As his parents reunite together and join forces with the rest of the community to find Clay, Clay spends the next two days in the remote countryside searching for his missing dog. He eventually finds Sheeba, wounded but alive, and the two of them seek refuge in an abandoned barn. Unbeknownst to either of them, Wax secretly follows them undetected, sets fire to the barn, and locks them up inside. Sheeba eventually escapes and runs off to find help, but Clay remains trapped inside the burning barn. Fortunately for Clay, Sheeba returns with his parents, friends, and an armed force of policemen and firefighters to rescue Clay and put out the fire. Clay watches with relief and joy as his parents decide to get back together again as a family, while he makes peace with his friends Kristen and Amir. Sheeba is hailed as a hero by the community for her bravery and undying loyalty to Clay and his family.

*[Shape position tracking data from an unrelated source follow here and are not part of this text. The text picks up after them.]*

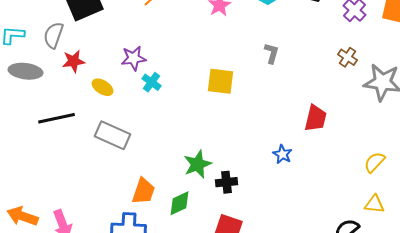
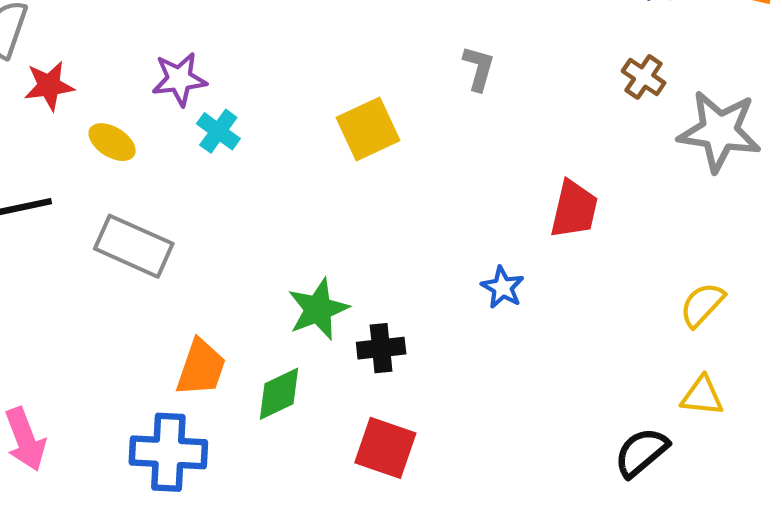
yellow square: (220, 81) -> (368, 129), turned -32

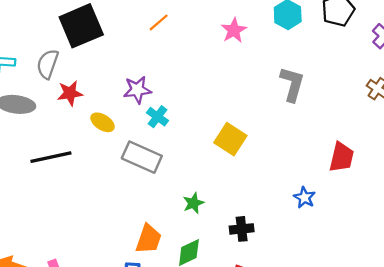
gray L-shape: (479, 68) -> (292, 84), size x1.5
yellow square: (368, 129) -> (230, 139), moved, turned -32
gray rectangle: (134, 246) -> (142, 157), moved
green star: (318, 309) -> (193, 203), moved, size x0.7

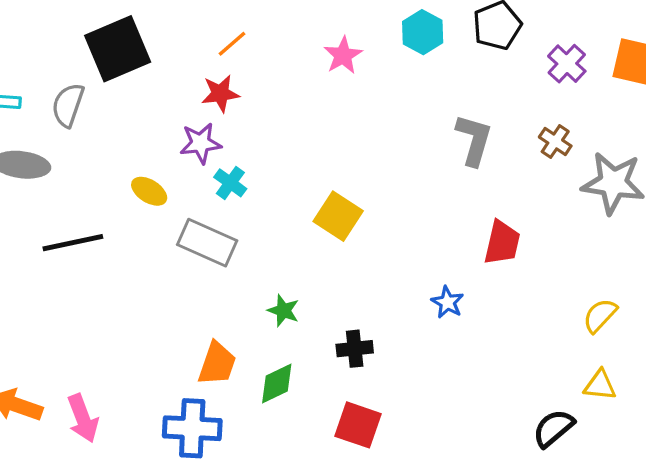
gray L-shape: (292, 84) -> (474, 140), moved
red star: (70, 93) -> (220, 93), moved
green star: (193, 203) -> (283, 311), turned -30

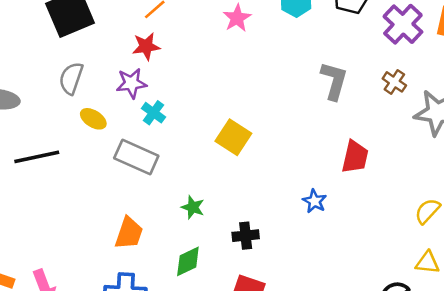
purple cross: (567, 64) -> (403, 24), size x1.4
gray semicircle: (68, 105) -> (71, 78), moved
orange trapezoid: (217, 364) -> (129, 233), moved

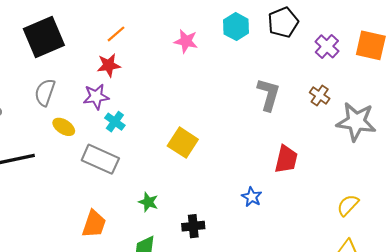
pink star: (237, 18) -> (186, 41), turned -30
purple cross: (403, 24) -> (327, 46), size x0.7

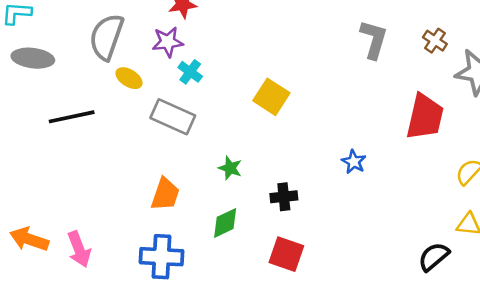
gray semicircle: (45, 92) -> (107, 37), size x1.4
red trapezoid: (286, 159) -> (425, 117), moved, size x1.4

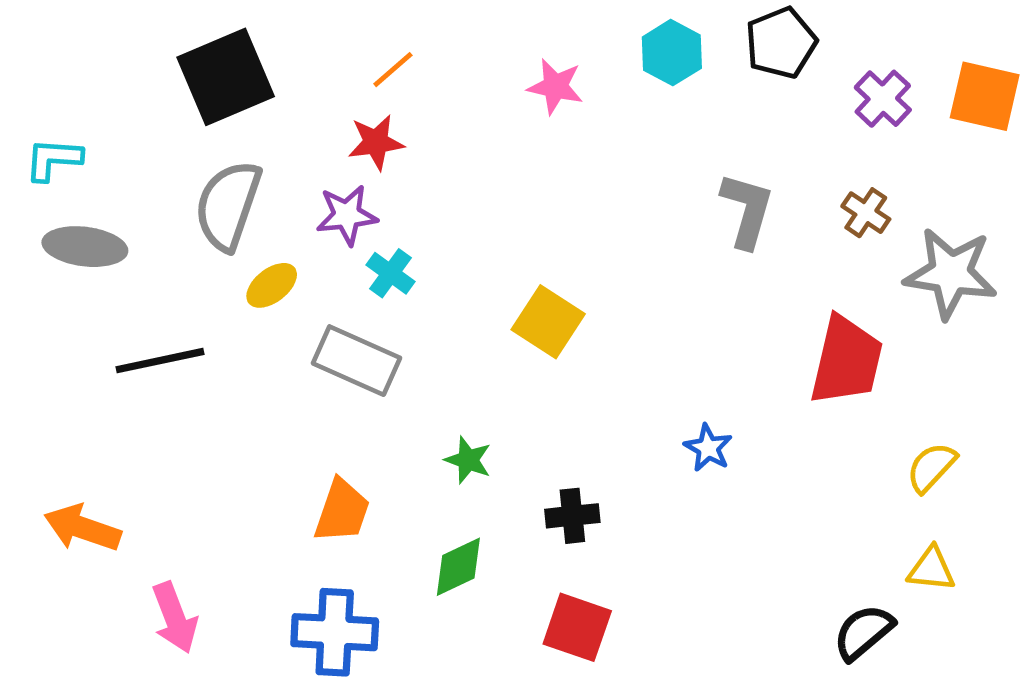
yellow ellipse: (129, 78) -> (272, 285), turned -70
orange arrow: (29, 239) -> (82, 528), moved

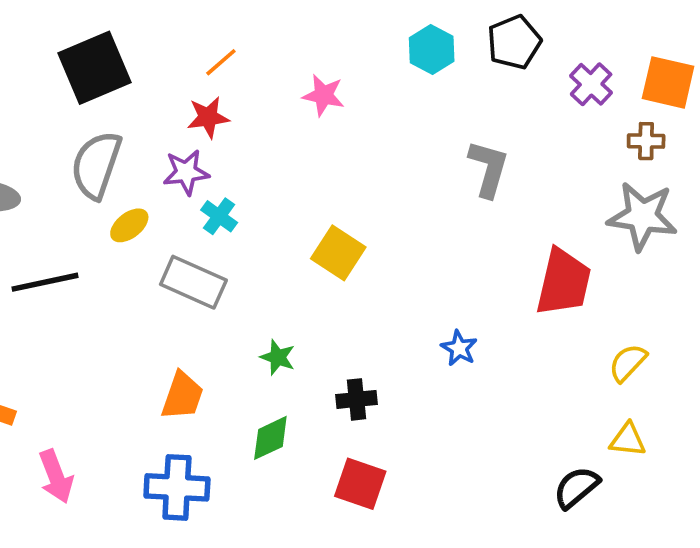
pink star: (555, 87) -> (324, 95), moved
brown cross: (866, 213) -> (646, 141), moved, turned -33

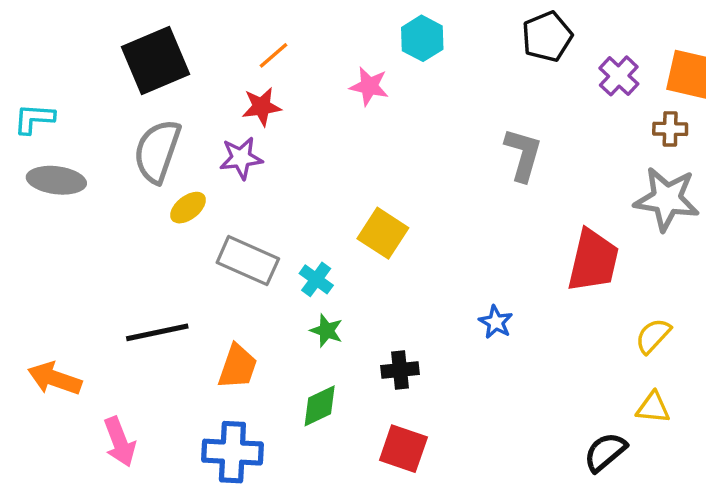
cyan hexagon: (432, 49) -> (422, 38), moved
cyan cross: (219, 216) -> (316, 279), moved
black line: (45, 282) -> (157, 332), moved

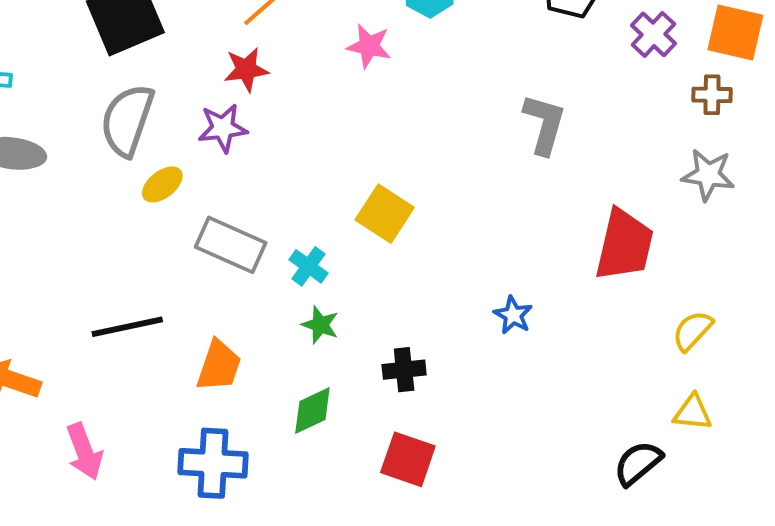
gray star: (667, 199) -> (708, 175), size x0.7

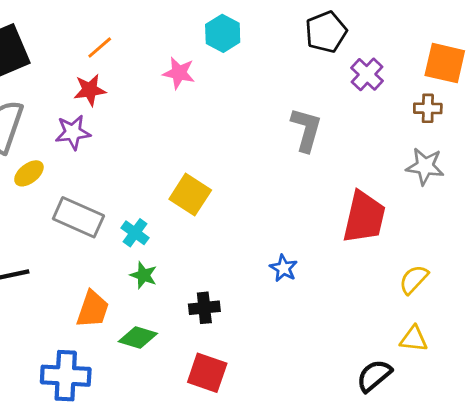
purple cross: (654, 34) -> (367, 74), moved
orange trapezoid: (219, 366) -> (93, 309), moved
green diamond: (312, 411) -> (138, 337), turned 42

A few days later, the police inform Clay and his parents that Wax had just been arrested after admitting to starting the fire and trying to kill Clay and Sheeba. Wax’s father was also arrested for committing a number of unsolved crimes around the community after Wax revealed this secret information during his interview at the police station. With Wax and his father in prison and his family reunited at last, Clay is able to enjoy a comfortable life in the rural community with his family, friends, and his faithful dog Sheeba.

==Cast==
- Ed Asner as Grandpa Cecil
- Judge Reinhold as Jim Thomas
- Ruby Handler as Kim Thomas
- Dylan Patton as Clay Thomas
- Betsy Zajko as Debbie
- Robin Christian as Dwayne
- Cliff Ponder as Doug
- Kumars Salehi as Amir
- Sierra Peters as Kristin
- Kyle Tolliver as Wax
- James Pobiega as Wax's Dad
- Jonathan Clodfelter as Buck
- Skye Peters as Kristin's Sister (as Skye Peters)
- Floyd Allsop as Kristin's Dad
- Bill Kephardt as Store Manager
- Ron McDaniel as Grandpa's Friend
- Greg Wolf as Doctor
- Shanah Richardson as Animal Control Officer #1
- Catherine Miller as Animal Control Officer #2
- John Simpson as Bus Driver
- Jack Houser as Truck Driver
- Doris Wenzel as Cashier
- Ed Zilewicz as Informant
- Terry Jones as Medic #1
- Michael J. Jacobs as Medic #2
- Paul Harleston as Jim's Friend
- Georgia Morgan as Mrs. Ogle
- Shawn Marmion as Fireman
- Jason Cox as Impatient Driver
- Red as Sheeba

==Critical reception==
In an advance review, Home Media Magazine deemed Sheeba a "heartwarming family film", and declared "if you like dog films and family dramas with a happy ending, this is one to check out."

Sheeba was also awarded the Dove Family Approved Seal by the Dove Foundation.

In another review of the film, under its UK title Angel Dog 2, Mike Jeavons of Shameful Sequels on Channel Awesome stated that Sheeba is "corny, messy, and poorly produced."